> **TASK DESCRIPTION**: The records below are split into lines. How many of those lines contain the string "condition"? Reply with the number only.

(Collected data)
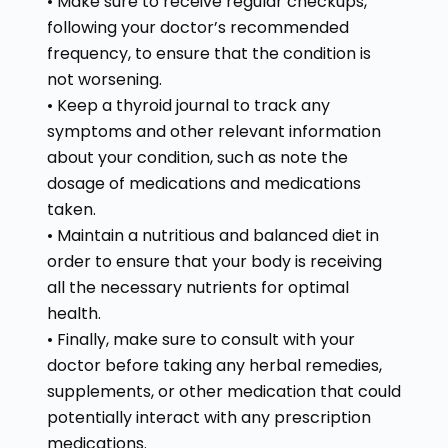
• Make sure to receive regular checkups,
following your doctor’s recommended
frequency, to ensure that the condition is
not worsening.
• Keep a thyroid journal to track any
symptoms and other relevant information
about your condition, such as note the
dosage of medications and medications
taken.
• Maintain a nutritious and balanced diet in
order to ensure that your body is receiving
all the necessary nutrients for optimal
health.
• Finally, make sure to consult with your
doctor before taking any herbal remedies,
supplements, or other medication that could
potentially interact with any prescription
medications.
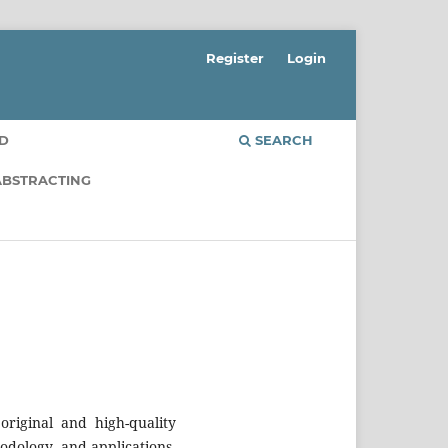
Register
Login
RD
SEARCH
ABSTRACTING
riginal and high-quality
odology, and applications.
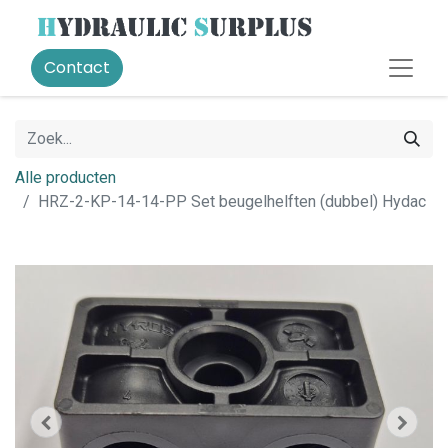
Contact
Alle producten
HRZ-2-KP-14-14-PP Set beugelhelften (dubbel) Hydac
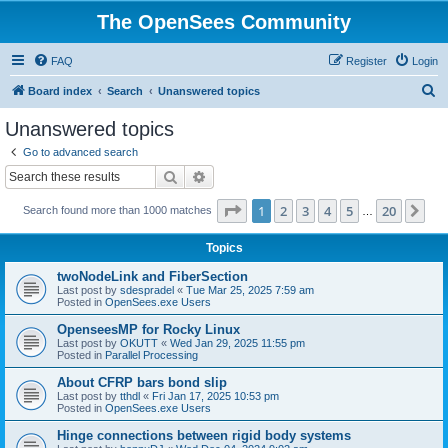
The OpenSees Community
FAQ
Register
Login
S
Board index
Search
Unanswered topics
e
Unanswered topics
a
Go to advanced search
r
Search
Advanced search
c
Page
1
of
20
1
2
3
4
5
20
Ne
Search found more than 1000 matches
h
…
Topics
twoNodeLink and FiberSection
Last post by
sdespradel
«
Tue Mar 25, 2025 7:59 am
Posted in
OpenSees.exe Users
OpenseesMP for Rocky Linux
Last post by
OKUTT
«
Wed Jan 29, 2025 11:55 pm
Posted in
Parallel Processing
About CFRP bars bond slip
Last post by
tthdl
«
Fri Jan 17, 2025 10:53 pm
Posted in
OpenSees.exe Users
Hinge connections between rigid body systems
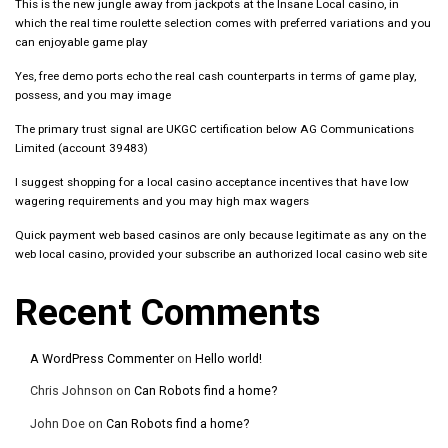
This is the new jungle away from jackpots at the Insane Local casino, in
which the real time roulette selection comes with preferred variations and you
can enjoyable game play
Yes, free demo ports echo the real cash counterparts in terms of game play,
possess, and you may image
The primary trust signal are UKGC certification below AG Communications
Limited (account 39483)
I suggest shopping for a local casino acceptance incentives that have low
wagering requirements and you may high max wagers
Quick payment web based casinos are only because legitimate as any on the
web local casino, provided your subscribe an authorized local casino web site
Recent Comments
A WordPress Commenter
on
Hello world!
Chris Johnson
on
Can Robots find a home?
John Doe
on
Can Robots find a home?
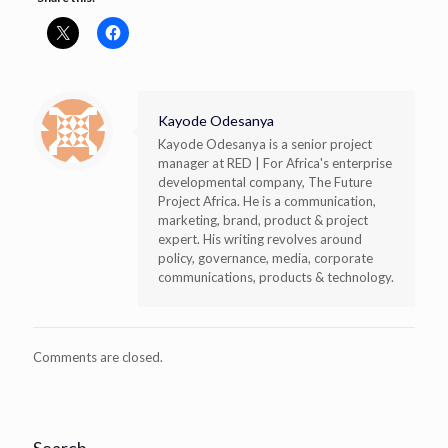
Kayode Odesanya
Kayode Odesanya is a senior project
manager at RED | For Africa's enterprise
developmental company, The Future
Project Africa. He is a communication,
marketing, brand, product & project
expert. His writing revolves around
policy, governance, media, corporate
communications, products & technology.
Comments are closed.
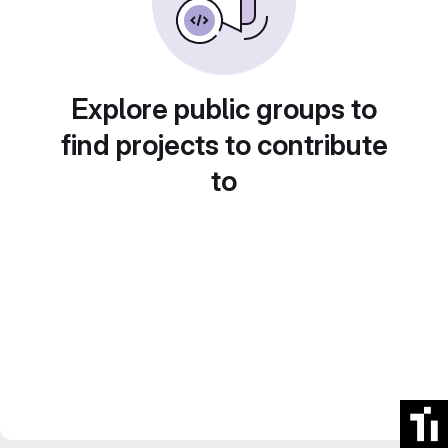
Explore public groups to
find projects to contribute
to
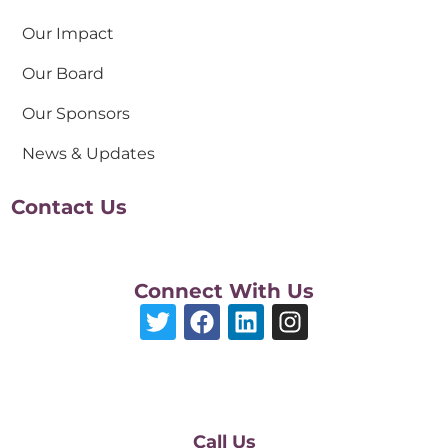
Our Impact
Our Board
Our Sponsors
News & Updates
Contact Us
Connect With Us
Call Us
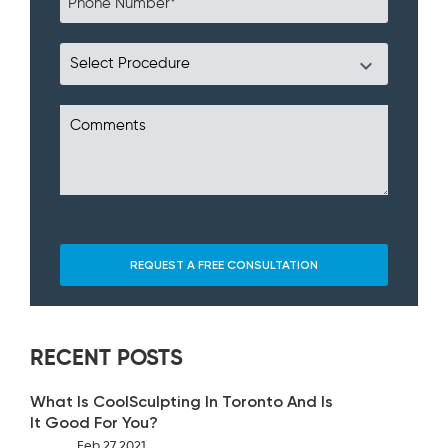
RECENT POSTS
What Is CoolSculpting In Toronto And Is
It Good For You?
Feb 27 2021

> **SOLVED PROBLEM**: 2